The problem is that football eats up more than twice as many scholarships as any other sport, with no equivalent sport for women. The unfortunate consequence is that men who don't play a sport involving a helmet and shoulder pads get the shaft. And where is the fairness in that?

The intent of Title IX is undeniably just, but by forcing schools to operate on a quota system, it fails to take into consideration both the interests and the abilities of students.
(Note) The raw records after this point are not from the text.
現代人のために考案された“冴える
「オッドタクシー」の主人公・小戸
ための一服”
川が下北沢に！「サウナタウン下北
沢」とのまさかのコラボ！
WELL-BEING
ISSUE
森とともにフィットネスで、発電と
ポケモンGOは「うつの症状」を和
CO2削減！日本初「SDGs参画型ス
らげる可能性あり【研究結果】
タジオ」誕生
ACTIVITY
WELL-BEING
The question basically boils down to this: Should a school be obligated to fill its varsity rosters with equal numbers of men and women when more men than women want to participate?

If there are more men who want to participate, it hardly seems fair that they should have to compete for the scraps left over after all the women (and football players) have been accommodated.
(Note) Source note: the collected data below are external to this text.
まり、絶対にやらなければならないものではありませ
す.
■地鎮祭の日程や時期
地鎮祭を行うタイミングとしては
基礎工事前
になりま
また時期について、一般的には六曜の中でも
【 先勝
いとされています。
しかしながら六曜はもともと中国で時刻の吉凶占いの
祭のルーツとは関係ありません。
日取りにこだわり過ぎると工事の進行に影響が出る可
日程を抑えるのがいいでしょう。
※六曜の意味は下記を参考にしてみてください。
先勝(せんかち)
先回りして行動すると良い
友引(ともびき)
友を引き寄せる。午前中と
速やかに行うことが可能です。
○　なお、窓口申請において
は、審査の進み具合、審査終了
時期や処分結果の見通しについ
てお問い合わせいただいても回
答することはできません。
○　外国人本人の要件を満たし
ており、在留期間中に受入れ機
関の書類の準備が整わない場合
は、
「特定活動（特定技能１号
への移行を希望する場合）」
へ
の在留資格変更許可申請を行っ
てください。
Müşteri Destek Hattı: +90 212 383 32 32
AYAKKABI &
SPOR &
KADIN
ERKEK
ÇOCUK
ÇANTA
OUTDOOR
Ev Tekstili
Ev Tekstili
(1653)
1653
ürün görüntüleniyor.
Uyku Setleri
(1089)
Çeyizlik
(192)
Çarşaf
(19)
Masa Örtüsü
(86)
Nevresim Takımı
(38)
Granted, Title IX was enacted under the implicit assumption that women will play sports in equal numbers as men if given the opportunity.

The problem is that the opportunities for women are now beginning to outpace their interest and ability. Maybe one day sports like women's water polo will reach the same level of interest and participation as men's water polo, but for now, they haven't.

As Maureen Mahoney points out in the May 5 issue of Sports Illustrated, we should employ the same logic that keeps us from banning collegiate dance programs that are 90 percent women or engineering programs that are 70 percent male. It would be nothing short of ludicrous to suggest that a school receiving applications from 75 qualified female dancers and 25 qualified male dancers should accept equal numbers of each into a 50-member program.

This is not to say that there has been no progress in women's athletics; to the contrary, since the creation of Title IX, more and more female athletes of all ages are participating in sports. But when nondiscrimination against women is being achieved by discrimination against men, another solution has to be devised.

Maybe the changes don't need to be made at the top. The ratio of male to female athletes in high school is still roughly two to one; to go from those kinds of numbers at the high school level to 50/50 at the college level is to eliminate opportunities for thousands of men. Why not implement equality at the lower levels, and watch the effects filter up rather than down?

The bottom line is that two wrongs don't make a right. No one is arguing that women should not receive the same opportunities as men in college athletics. But there is an inherent difficulty in a policy that forces schools to eliminate opportunities rather than enhance them. Equal opportunity comes from well-reasoned, fair-minded policies - not from numerical formulas.